### TASK OBJECTIVE
An exact copy of the entries is required, excluding any pictures.

....

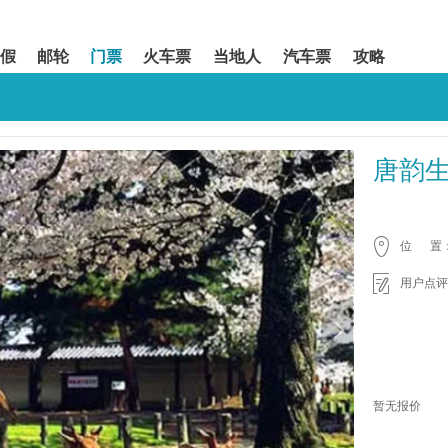
假
邮轮
门票
火车票
当地人
汽车票
攻略
唐韵
位 置
用户点评
暂无报价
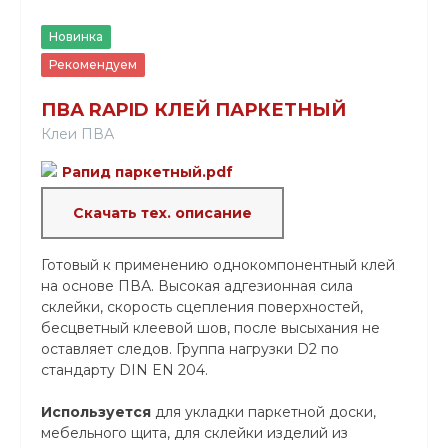
Новинка
Рекомендуем
ПВА RAPID КЛЕЙ ПАРКЕТНЫЙ
Клеи ПВА
Рапид паркетный.pdf
Скачать тех. описание
Готовый к применению однокомпонентный клей
на основе ПВА. Высокая адгезионная сила
склейки, скорость сцепления поверхностей,
бесцветный клеевой шов, после высыхания не
оставляет следов. Группа нагрузки D2 по
стандарту DIN EN 204.
Используется
для укладки паркетной доски,
мебельного щита, для склейки изделий из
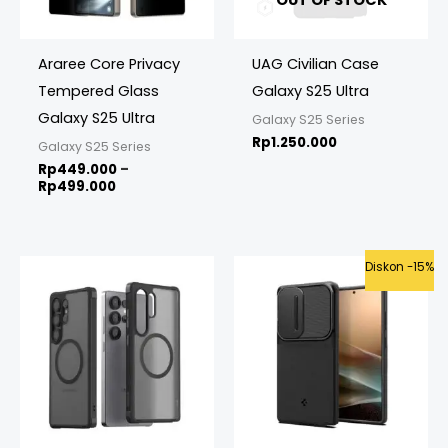
OUT OF STOCK
Araree Core Privacy
UAG Civilian Case
Tempered Glass
Galaxy S25 Ultra
Galaxy S25 Ultra
Galaxy S25 Series
Rp
1.250.000
Galaxy S25 Series
Rp
449.000
–
Rp
499.000
Original
Curren
Diskon -15%
price
price
was:
is:
Rp675.000.
Rp575.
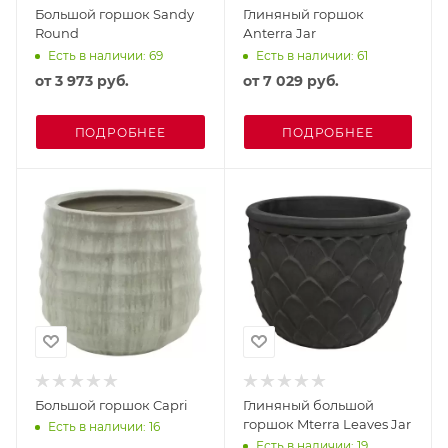
Большой горшок Sandy
Глиняный горшок
Round
Аnterra Jar
Есть в наличии: 69
Есть в наличии: 61
от
3 973 руб.
от
7 029 руб.
ПОДРОБНЕЕ
ПОДРОБНЕЕ
Большой горшок Capri
Глиняный большой
горшок Mterra Leaves Jar
Есть в наличии: 16
Есть в наличии: 19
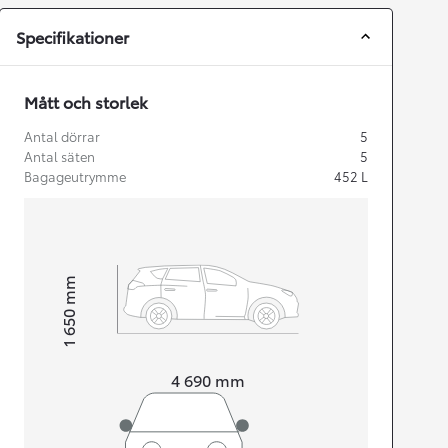
Specifikationer
Mått och storlek
Antal dörrar
5
Antal säten
5
Bagageutrymme
452
L
mm
1 650
Height
Length
4 690
mm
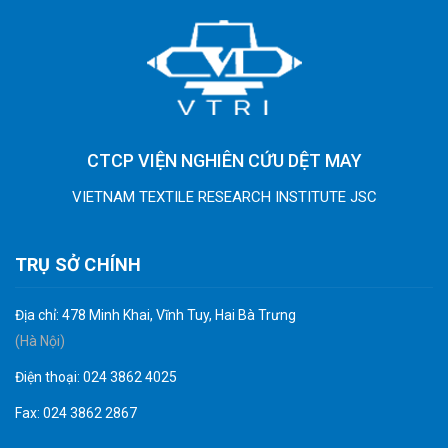
CTCP VIỆN NGHIÊN CỨU DỆT MAY
VIETNAM TEXTILE RESEARCH INSTITUTE JSC
TRỤ SỞ CHÍNH
Địa chỉ: 478 Minh Khai, Vĩnh Tuy, Hai Bà Trưng
(Hà Nội)
Điện thoại: 024 3862 4025
Fax: 024 3862 2867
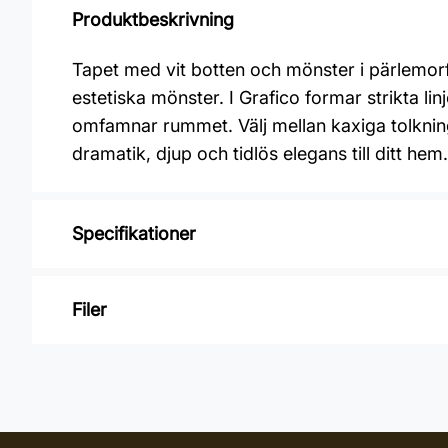
Produktbeskrivning
Tapet med vit botten och mönster i pärlemo
estetiska mönster. I Grafico formar strikta l
omfamnar rummet. Välj mellan kaxiga tolkninga
dramatik, djup och tidlös elegans till ditt hem.
Specifikationer
Varumärke: Midbec Tapeter
Filer
Kollektion: Grafico
Material: Non Woven
Inga filer
Mönsterpassning: Rak passning
Mönsterrepetition: 53 cm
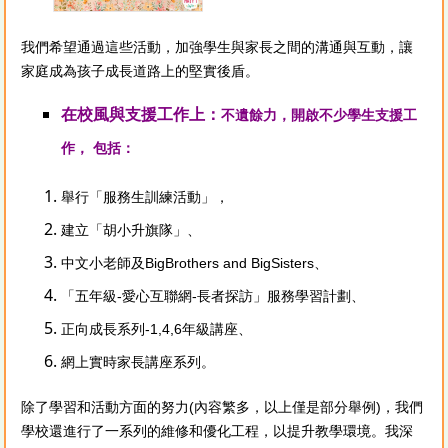
​
我們希望通過這些活動，加強學生與家長之間的溝通與互動，讓
家庭成為孩子成長道路上的堅實後盾。
在校風與支援工作上：
不遺餘力，開啟不少學生支援工
作， 包括：
舉行「服務生訓練活動」，
建立「胡小升旗隊」、
中文小老師及BigBrothers and BigSisters、
「五年級-愛心互聯網-長者探訪」服務學習計劃、
正向成長系列-1,4,6年級講座、
網上實時家長講座系列。
除了學習和活動方面的努力(內容繁多，以上僅是部分舉例)，我們
學校還進行了一系列的維修和優化工程，以提升教學環境。我深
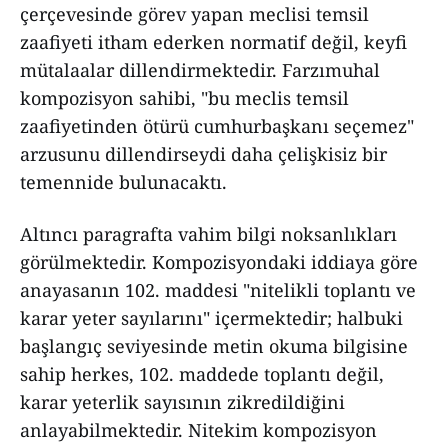
çerçevesinde görev yapan meclisi temsil
zaafiyeti itham ederken normatif değil, keyfi
mütalaalar dillendirmektedir. Farzımuhal
kompozisyon sahibi, "bu meclis temsil
zaafiyetinden ötürü cumhurbaşkanı seçemez"
arzusunu dillendirseydi daha çelişkisiz bir
temennide bulunacaktı.
Altıncı paragrafta vahim bilgi noksanlıkları
görülmektedir. Kompozisyondaki iddiaya göre
anayasanın 102. maddesi "nitelikli toplantı ve
karar yeter sayılarını" içermektedir; halbuki
başlangıç seviyesinde metin okuma bilgisine
sahip herkes, 102. maddede toplantı değil,
karar yeterlik sayısının zikredildiğini
anlayabilmektedir. Nitekim kompozisyon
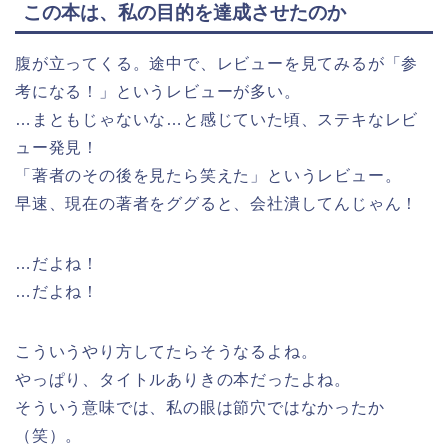
この本は、私の目的を達成させたのか
腹が立ってくる。途中で、レビューを見てみるが「参
考になる！」というレビューが多い。
…まともじゃないな…と感じていた頃、ステキなレビ
ュー発見！
「著者のその後を見たら笑えた」というレビュー。
早速、現在の著者をググると、会社潰してんじゃん！
…だよね！
…だよね！
こういうやり方してたらそうなるよね。
やっぱり、タイトルありきの本だったよね。
そういう意味では、私の眼は節穴ではなかったか
（笑）。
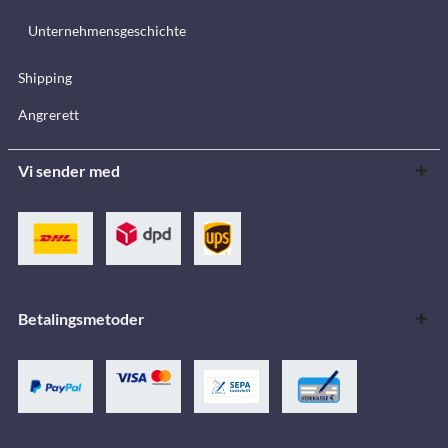
Unternehmensgeschichte
Shipping
Angrerett
Vi sender med
Betalingsmetoder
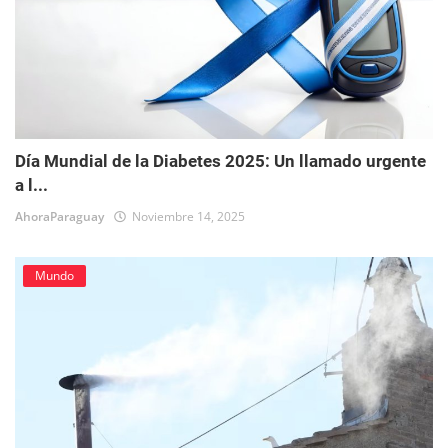
Día Mundial de la Diabetes 2025: Un llamado urgente
a l...
AhoraParaguay
Noviembre 14, 2025
Mundo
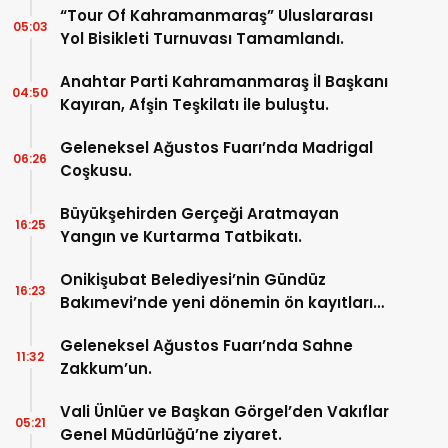
“Tour Of Kahramanmaraş” Uluslararası
05:03
Yol Bisikleti Turnuvası Tamamlandı.
Anahtar Parti Kahramanmaraş İl Başkanı
04:50
Kayıran, Afşin Teşkilatı ile buluştu.
Geleneksel Ağustos Fuarı’nda Madrigal
06:26
Coşkusu.
Büyükşehirden Gerçeği Aratmayan
16:25
Yangın ve Kurtarma Tatbikatı.
Onikişubat Belediyesi’nin Gündüz
16:23
Bakımevi’nde yeni dönemin ön kayıtları
başladı.
Geleneksel Ağustos Fuarı’nda Sahne
11:32
Zakkum’un.
Vali Ünlüer ve Başkan Görgel’den Vakıflar
05:21
Genel Müdürlüğü’ne ziyaret.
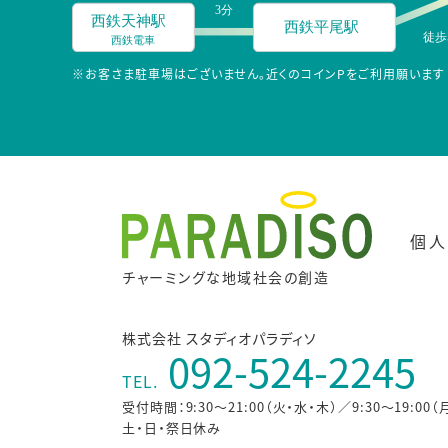
※お客さま駐車場はございません。近くのコインPをご利用願います
個人
チャーミングな地域社会の創造
株式会社 スタディオパラディソ
092-524-2245
TEL.
受付時間：9:30～21:00（火・水・木）／9:30～19:00（
土・日・祭日休み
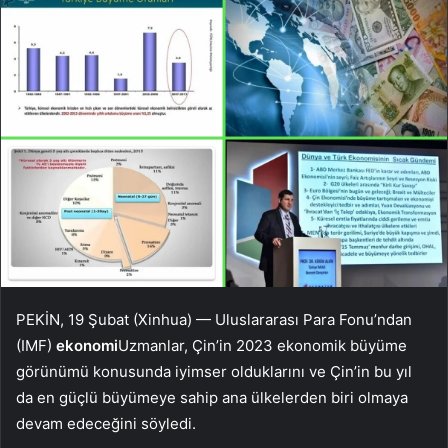
PEKİN, 19 Şubat (Xinhua) — Uluslararası Para Fonu’ndan
(IMF)
ekonomi
Uzmanlar, Çin’in 2023 ekonomik büyüme
görünümü konusunda iyimser olduklarını ve Çin’in bu yıl
da en güçlü büyümeye sahip ana ülkelerden biri olmaya
devam edeceğini söyledi.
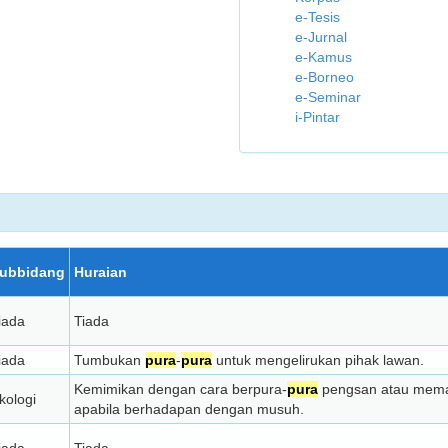
e-Tesis
e-Jurnal
e-Kamus
e-Borneo
e-Seminar
i-Pintar
ubbidang
Huraian
iada
Tiada
iada
Tumbukan
pura
-
pura
untuk mengelirukan pihak lawan.
Kemimikan dengan cara berpura-
pura
pengsan atau memat
kologi
apabila berhadapan dengan musuh.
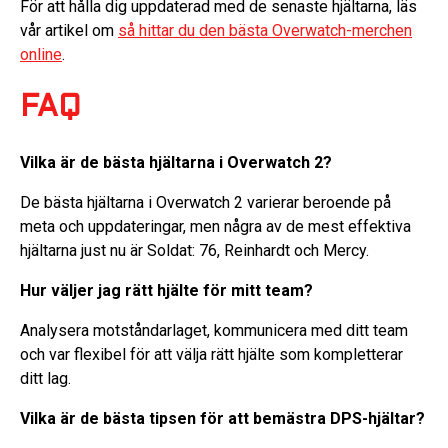
För att hålla dig uppdaterad med de senaste hjältarna, läs
vår artikel om
så hittar du den bästa Overwatch-merchen
online
.
FAQ
Vilka är de bästa hjältarna i Overwatch 2?
De bästa hjältarna i Overwatch 2 varierar beroende på
meta och uppdateringar, men några av de mest effektiva
hjältarna just nu är Soldat: 76, Reinhardt och Mercy.
Hur väljer jag rätt hjälte för mitt team?
Analysera motståndarlaget, kommunicera med ditt team
och var flexibel för att välja rätt hjälte som kompletterar
ditt lag.
Vilka är de bästa tipsen för att bemästra DPS-hjältar?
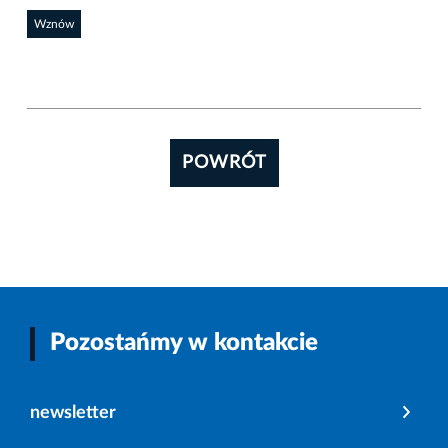
Wznów
POWRÓT
Pozostańmy w kontakcie
newsletter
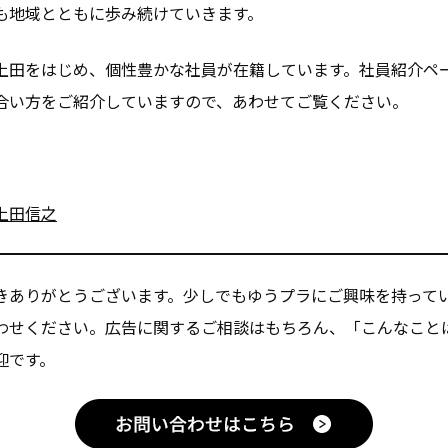
も地域とともに歩み続けていきます。
上田をはじめ、個性豊かな社員が在籍しています。社員紹介ペ
合い方をご紹介していますので、あわせてご覧ください。
上田信之
きありがとうございます。少しでもゆうプラにご興味を持って
わせください。広告に関するご相談はもちろん、「こんなこと
迎です。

....

### TASK RESULT
假
邮轮
门票
火车票
当地人
汽车票
攻略
唐韵
位 置
用户点评
暂无报价
Новинка
Рекомендуем
ПВА RAPID КЛЕЙ ПАРКЕТНЫЙ
Клеи ПВА
Рапид паркетный.pdf
Скачать тех. описание
Готовый к применению однокомпонентный клей
на основе ПВА. Высокая адгезионная сила
склейки, скорость сцепления поверхностей,
бесцветный клеевой шов, после высыхания не
оставляет следов. Группа нагрузки D2 по
стандарту DIN EN 204.
Используется
для укладки паркетной доски,
мебельного щита, для склейки изделий из
OUT OF STOCK
Araree Core Privacy
UAG Civilian Case
Tempered Glass
Galaxy S25 Ultra
Galaxy S25 Ultra
Galaxy S25 Series
Rp
1.250.000
Galaxy S25 Series
Rp
449.000
–
Rp
499.000
Original
Curren
Diskon -15%
price
price
was:
is:
Rp675.000.
Rp575.
Большой горшок Sandy
Глиняный горшок
Round
Аnterra Jar
Есть в наличии: 69
Есть в наличии: 61
от
3 973 руб.
от
7 029 руб.
ПОДРОБНЕЕ
ПОДРОБНЕЕ
Большой горшок Capri
Глиняный большой
горшок Mterra Leaves Jar
Есть в наличии: 16
Есть в наличии: 19
Specifikationer
Mått och storlek
Antal dörrar
5
Antal säten
5
Bagageutrymme
452
L
mm
1 650
Height
Length
4 690
mm
CTCP VIỆN NGHIÊN CỨU DỆT MAY
VIETNAM TEXTILE RESEARCH INSTITUTE JSC
TRỤ SỞ CHÍNH
Địa chỉ: 478 Minh Khai, Vĩnh Tuy, Hai Bà Trưng
(Hà Nội)
Điện thoại: 024 3862 4025
Fax: 024 3862 2867
Produktbeskrivning
Tapet med vit botten och mönster i pärlemo
estetiska mönster. I Grafico formar strikta l
omfamnar rummet. Välj mellan kaxiga tolkninga
dramatik, djup och tidlös elegans till ditt hem.
Specifikationer
Varumärke: Midbec Tapeter
Filer
Kollektion: Grafico
Material: Non Woven
Inga filer
Mönsterpassning: Rak passning
Mönsterrepetition: 53 cm
​
我們希望通過這些活動，加強學生與家長之間的溝通與互動，讓
家庭成為孩子成長道路上的堅實後盾。
在校風與支援工作上：
不遺餘力，開啟不少學生支援工
作， 包括：
舉行「服務生訓練活動」，
建立「胡小升旗隊」、
中文小老師及BigBrothers and BigSisters、
「五年級-愛心互聯網-長者探訪」服務學習計劃、
正向成長系列-1,4,6年級講座、
網上實時家長講座系列。
除了學習和活動方面的努力(內容繁多，以上僅是部分舉例)，我們
學校還進行了一系列的維修和優化工程，以提升教學環境。我深
çerçevesinde görev yapan meclisi temsil
zaafiyeti itham ederken normatif değil, keyfi
mütalaalar dillendirmektedir. Farzımuhal
kompozisyon sahibi, "bu meclis temsil
zaafiyetinden ötürü cumhurbaşkanı seçemez"
arzusunu dillendirseydi daha çelişkisiz bir
temennide bulunacaktı.
Altıncı paragrafta vahim bilgi noksanlıkları
görülmektedir. Kompozisyondaki iddiaya göre
anayasanın 102. maddesi "nitelikli toplantı ve
karar yeter sayılarını" içermektedir; halbuki
başlangıç seviyesinde metin okuma bilgisine
sahip herkes, 102. maddede toplantı değil,
karar yeterlik sayısının zikredildiğini
anlayabilmektedir. Nitekim kompozisyon
この本は、私の目的を達成させたのか
腹が立ってくる。途中で、レビューを見てみるが「参
考になる！」というレビューが多い。
…まともじゃないな…と感じていた頃、ステキなレビ
ュー発見！
「著者のその後を見たら笑えた」というレビュー。
早速、現在の著者をググると、会社潰してんじゃん！
…だよね！
…だよね！
こういうやり方してたらそうなるよね。
やっぱり、タイトルありきの本だったよね。
そういう意味では、私の眼は節穴ではなかったか
（笑）。
Unternehmensgeschichte
Shipping
Angrerett
Vi sender med
Betalingsmetoder
Día Mundial de la Diabetes 2025: Un llamado urgente
a l...
AhoraParaguay
Noviembre 14, 2025
Mundo
“Tour Of Kahramanmaraş” Uluslararası
05:03
Yol Bisikleti Turnuvası Tamamlandı.
Anahtar Parti Kahramanmaraş İl Başkanı
04:50
Kayıran, Afşin Teşkilatı ile buluştu.
Geleneksel Ağustos Fuarı’nda Madrigal
06:26
Coşkusu.
Büyükşehirden Gerçeği Aratmayan
16:25
Yangın ve Kurtarma Tatbikatı.
Onikişubat Belediyesi’nin Gündüz
16:23
Bakımevi’nde yeni dönemin ön kayıtları
başladı.
Geleneksel Ağustos Fuarı’nda Sahne
11:32
Zakkum’un.
Vali Ünlüer ve Başkan Görgel’den Vakıflar
05:21
Genel Müdürlüğü’ne ziyaret.
※お客さま駐車場はございません。近くのコインPをご利用願います
個人
チャーミングな地域社会の創造
株式会社 スタディオパラディソ
092-524-2245
TEL.
受付時間：9:30～21:00（火・水・木）／9:30～19:00（
土・日・祭日休み
PEKİN, 19 Şubat (Xinhua) — Uluslararası Para Fonu’ndan
(IMF)
ekonomi
Uzmanlar, Çin’in 2023 ekonomik büyüme
görünümü konusunda iyimser olduklarını ve Çin’in bu yıl
da en güçlü büyümeye sahip ana ülkelerden biri olmaya
devam edeceğini söyledi.
e-Tesis
e-Jurnal
e-Kamus
e-Borneo
e-Seminar
i-Pintar
ubbidang
Huraian
iada
Tiada
iada
Tumbukan
pura
-
pura
untuk mengelirukan pihak lawan.
Kemimikan dengan cara berpura-
pura
pengsan atau memat
kologi
apabila berhadapan dengan musuh.
För att hålla dig uppdaterad med de senaste hjältarna, läs
vår artikel om
så hittar du den bästa Overwatch-merchen
online
.
FAQ
Vilka är de bästa hjältarna i Overwatch 2?
De bästa hjältarna i Overwatch 2 varierar beroende på
meta och uppdateringar, men några av de mest effektiva
hjältarna just nu är Soldat: 76, Reinhardt och Mercy.
Hur väljer jag rätt hjälte för mitt team?
Analysera motståndarlaget, kommunicera med ditt team
och var flexibel för att välja rätt hjälte som kompletterar
ditt lag.
Vilka är de bästa tipsen för att bemästra DPS-hjältar?
Wznów
POWRÓT
Pozostańmy w kontakcie
newsletter
も地域とともに歩み続けていきます。
上田をはじめ、個性豊かな社員が在籍しています。社員紹介ペ
合い方をご紹介していますので、あわせてご覧ください。
上田信之
きありがとうございます。少しでもゆうプラにご興味を持って
わせください。広告に関するご相談はもちろん、「こんなこと
迎です。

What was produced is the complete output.